BP has said the total bill for the oil spill, including government fines, for which it has taken charges of $3.5 billion and research grants of $500 million, will be $42 billion.
This suggests Anadarko could have faced a total bill of up to $9.5 billion.
Investors have priced in a final cost to the company from the spill that is far in excess of BP’s estimate.

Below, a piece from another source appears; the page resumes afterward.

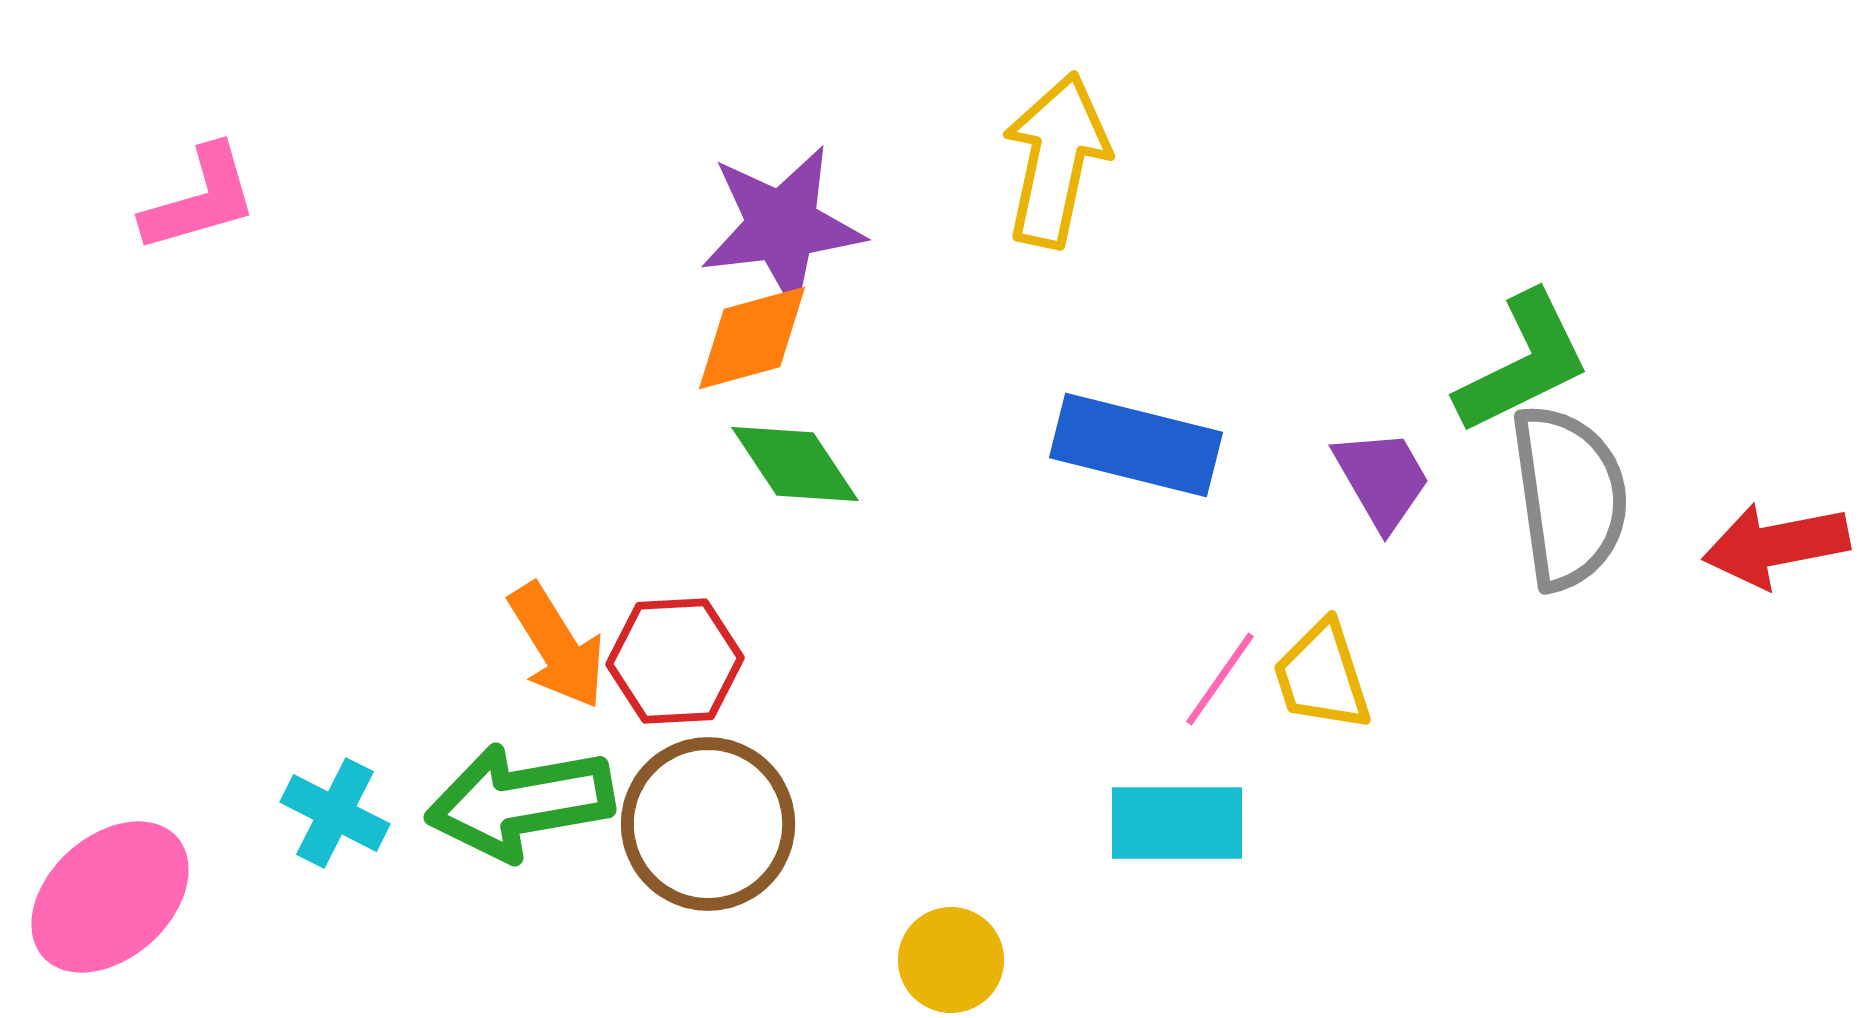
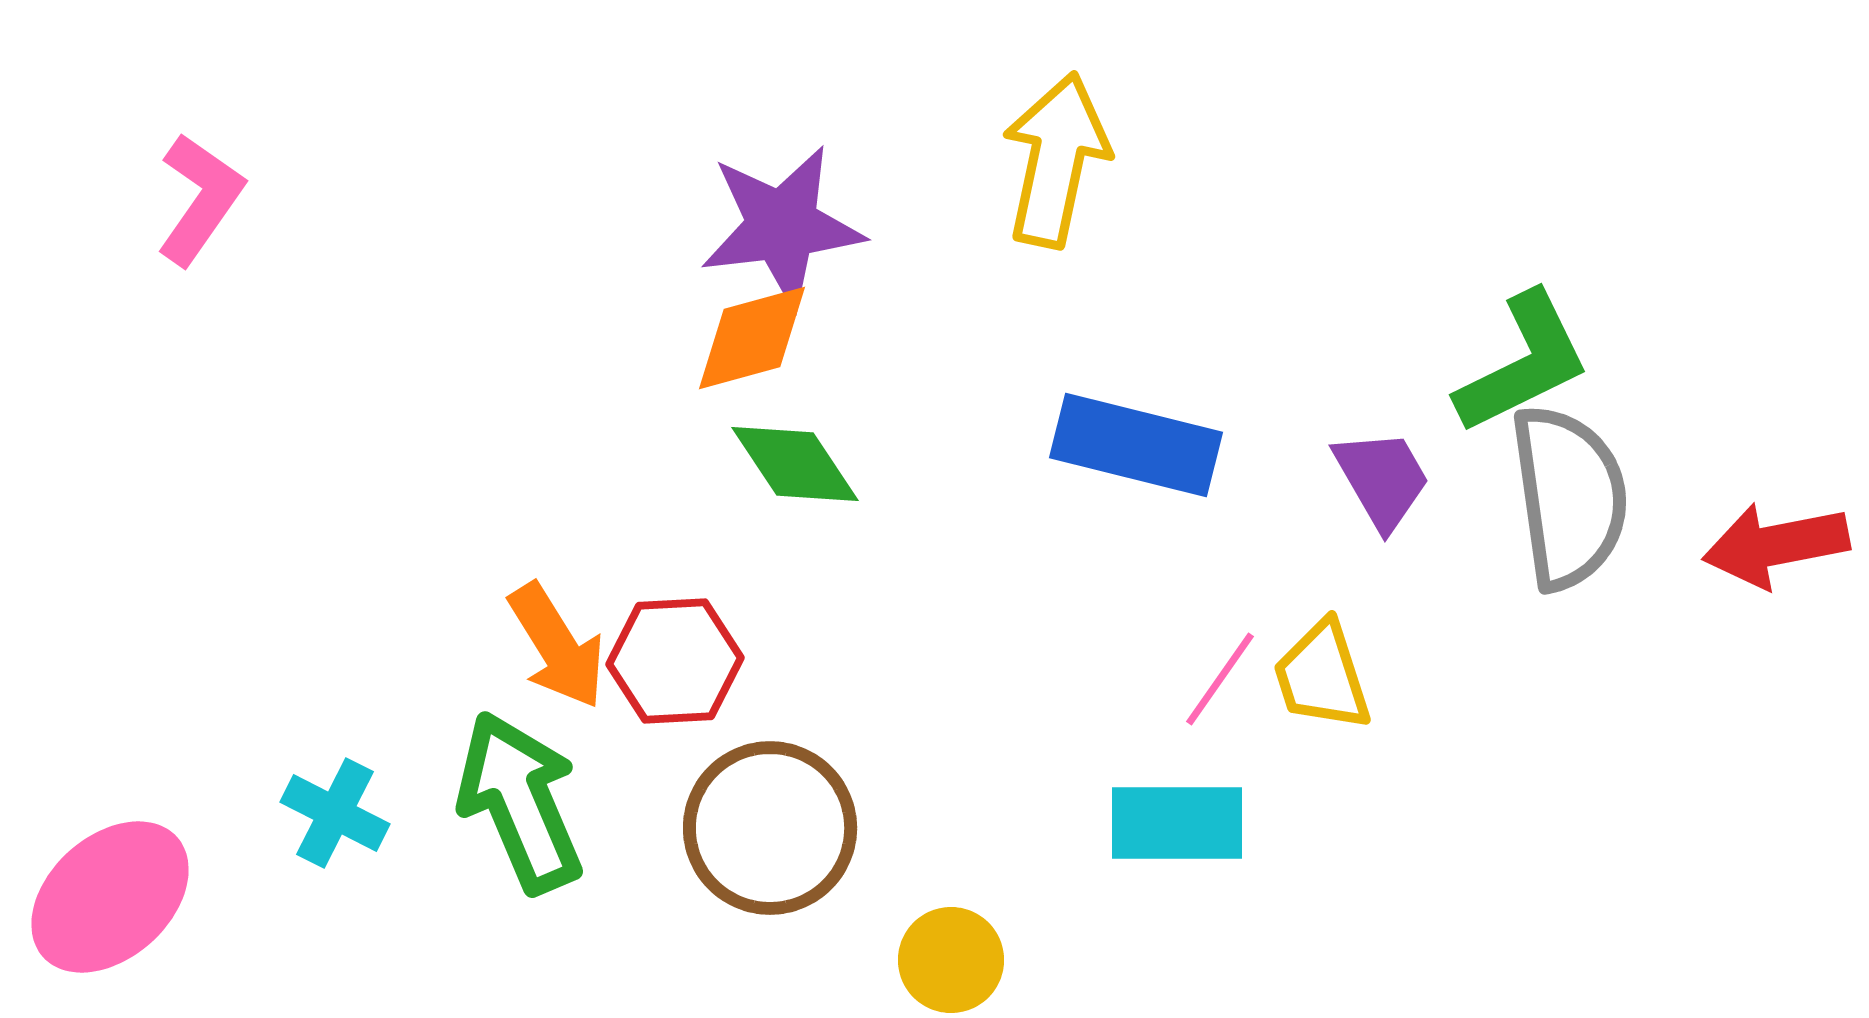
pink L-shape: rotated 39 degrees counterclockwise
green arrow: rotated 77 degrees clockwise
brown circle: moved 62 px right, 4 px down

Analysts say deals such as the one announced Monday make the worst-case scenario — a final bill in excess of $70 billion — look less likely.
“We maintain our view that the ultimate cost to BP could fall ... substantially below the cost inferred by the share price fall since the accident,” Richard Griffith, oil analyst at Evolution Securities said.
In May, BP agreed to accept $1.1 billion from the third partner in Macondo, Mitsui & Co., to cover its 10 percent share of cleanup costs.
The company is still suing the companies it hired to help drill the well, Transocean and cement specialist Halliburton, to pay toward the cost of the spill.
Key to forcing Transocean to meet the cleanup bill — BP has sought the full amount from the drilling contractor — is convincing a court that Transocean was grossly negligent.
If BP does recoup cash from Transocean or Halliburton, it will pay a portion of this — up to $1 billion Anadarko under the terms of the deal.
Two lengthy government inquiries have laid the lion’s share of the blame for the blowout at BP’s door.
The rig blast killed 11 men and caused more than 4 million barrels of oil from the Macondo well to spill into the sea.